:: Data to use ::
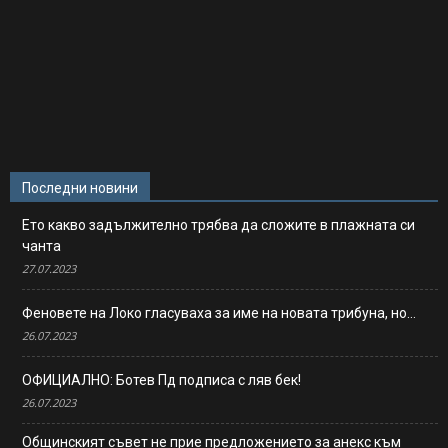
Последни новини
Ето какво задължително трябва да сложите в плажната си
чанта
27.07.2023
Феновете на Локо гласуваха за име на новата трибуна, но…
26.07.2023
ОФИЦИАЛНО: Ботев Пд подписа с ляв бек!
26.07.2023
Общинският съвет не прие предложението за анекс към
:::
Every line from the one that has "Феновете на Локо" down to the last line above must be written out exactly, with both ends included and nothing else.

:: Answer to the exercise ::
Феновете на Локо гласуваха за име на новата трибуна, но…
26.07.2023
ОФИЦИАЛНО: Ботев Пд подписа с ляв бек!
26.07.2023
Общинският съвет не прие предложението за анекс към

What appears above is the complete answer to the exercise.